AVAILABLE RECORDS:
---*---
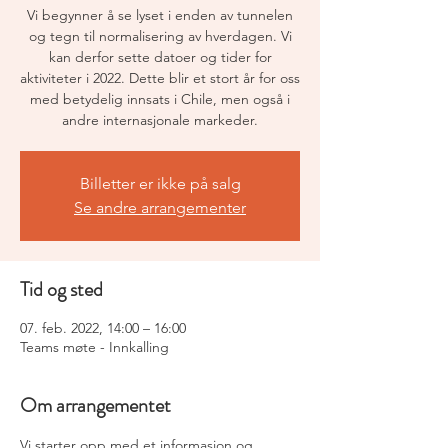
Vi begynner å se lyset i enden av tunnelen
og tegn til normalisering av hverdagen. Vi
kan derfor sette datoer og tider for
aktiviteter i 2022. Dette blir et stort år for oss
med betydelig innsats i Chile, men også i
andre internasjonale markeder.
Billetter er ikke på salg
Se andre arrangementer
Tid og sted
07. feb. 2022, 14:00 – 16:00
Teams møte - Innkalling
Om arrangementet
Vi starter opp med et informasjon og 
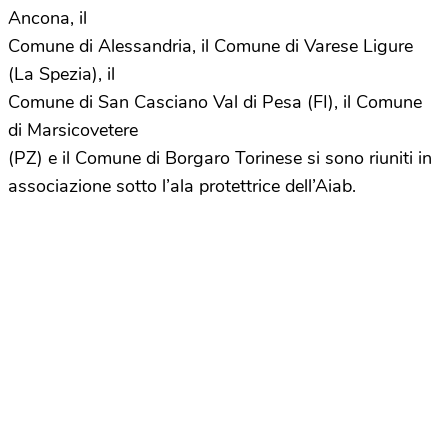
Ancona, il
Comune di Alessandria, il Comune di Varese Ligure
(La Spezia), il
Comune di San Casciano Val di Pesa (FI), il Comune
di Marsicovetere
(PZ) e il Comune di Borgaro Torinese si sono riuniti in
associazione sotto l’ala protettrice dell’Aiab.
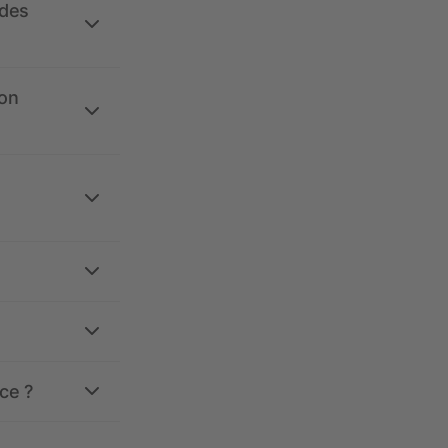
 des
ion
ce ?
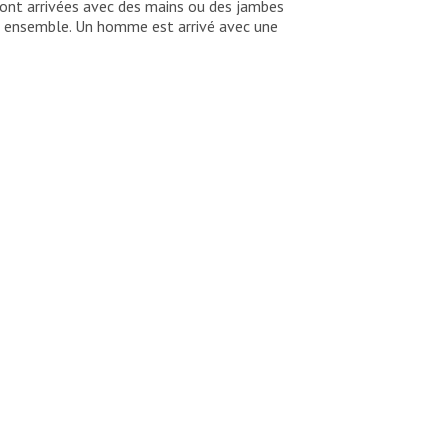
sont arrivées avec des mains ou des jambes
es ensemble. Un homme est arrivé avec une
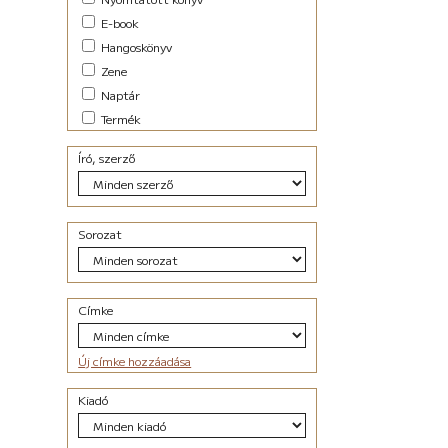
E-book
Hangoskönyv
Zene
Naptár
Termék
Író, szerző
Sorozat
Címke
Új címke hozzáadása
Kiadó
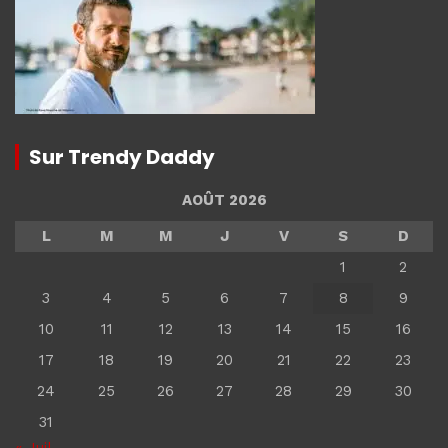
Sur Trendy Daddy
AOÛT 2026
L
M
M
J
V
S
D
1
2
3
4
5
6
7
8
9
10
11
12
13
14
15
16
17
18
19
20
21
22
23
24
25
26
27
28
29
30
31
« Juil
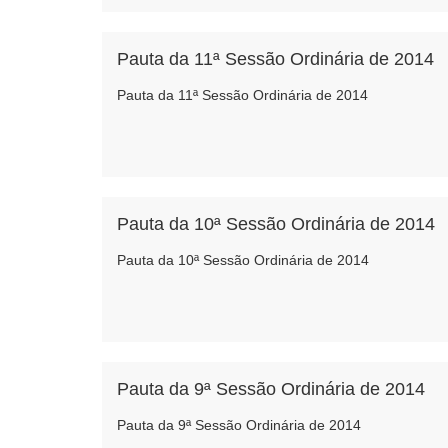
Pauta da 11ª Sessão Ordinária de 2014
Pauta da 11ª Sessão Ordinária de 2014
Pauta da 10ª Sessão Ordinária de 2014
Pauta da 10ª Sessão Ordinária de 2014
Pauta da 9ª Sessão Ordinária de 2014
Pauta da 9ª Sessão Ordinária de 2014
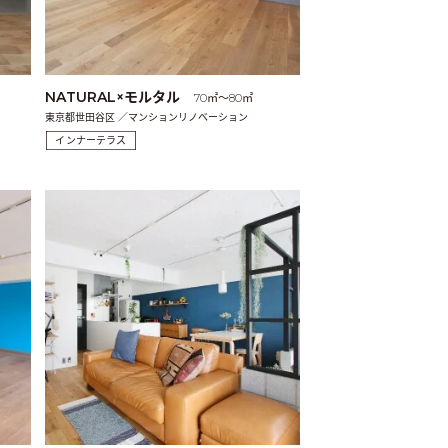
NATURAL×モルタル
70㎡〜80㎡
東京都世田谷区 ／マンションリノベーション
インナーテラス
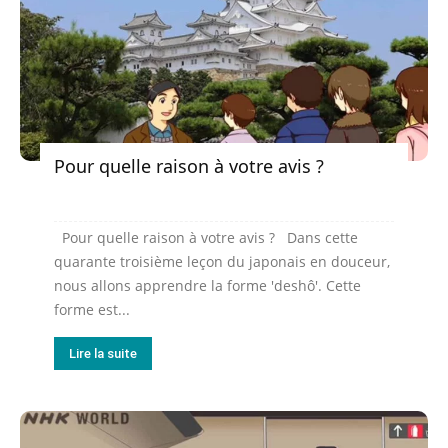
Pour quelle raison à votre avis ?
Pour quelle raison à votre avis ? Dans cette
quarante troisième leçon du japonais en douceur,
nous allons apprendre la forme 'deshô'. Cette
forme est...
Lire la suite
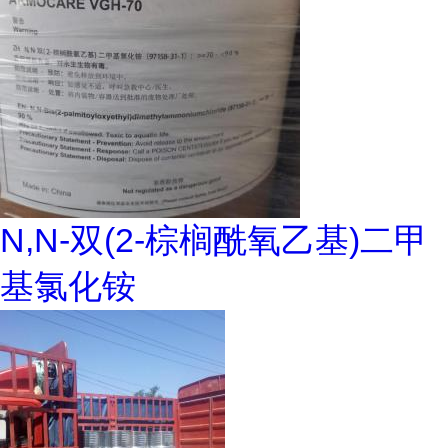
N,N-双(2-棕榈酰氧乙基)二甲
基氯化铵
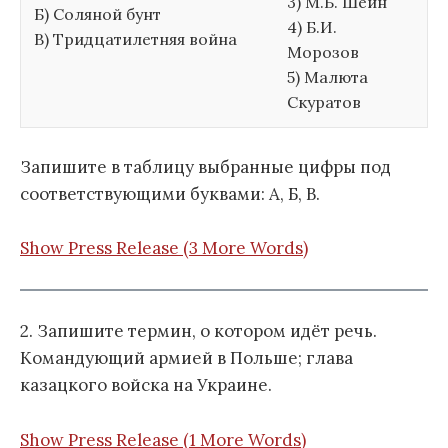
3) М.Б. Шеин
Б) Соляной бунт
4) Б.И.
В) Тридцатилетняя война
Морозов
5) Малюта
Скуратов
Запишите в таблицу выбранные цифры под
соответствующими буквами: А, Б, В.
Show Press Release (3 More Words)
2. Запишите термин, о котором идёт речь.
Командующий армией в Польше; глава
казацкого войска на Украине.
Show Press Release (1 More Words)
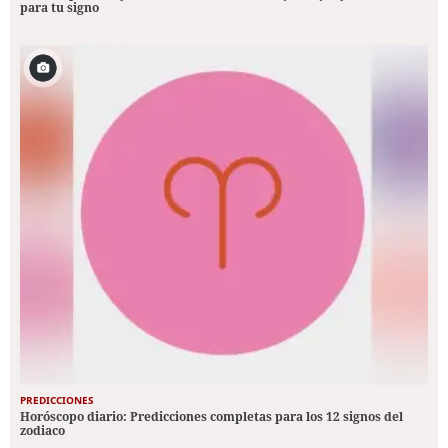
para tu signo
PREDICCIONES
Horóscopo diario: Predicciones completas para los 12 signos del
zodiaco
---*---
Your task is to gather all lines from the entries above that hold the word "para".

para tu signo
Horóscopo diario: Predicciones completas para los 12 signos del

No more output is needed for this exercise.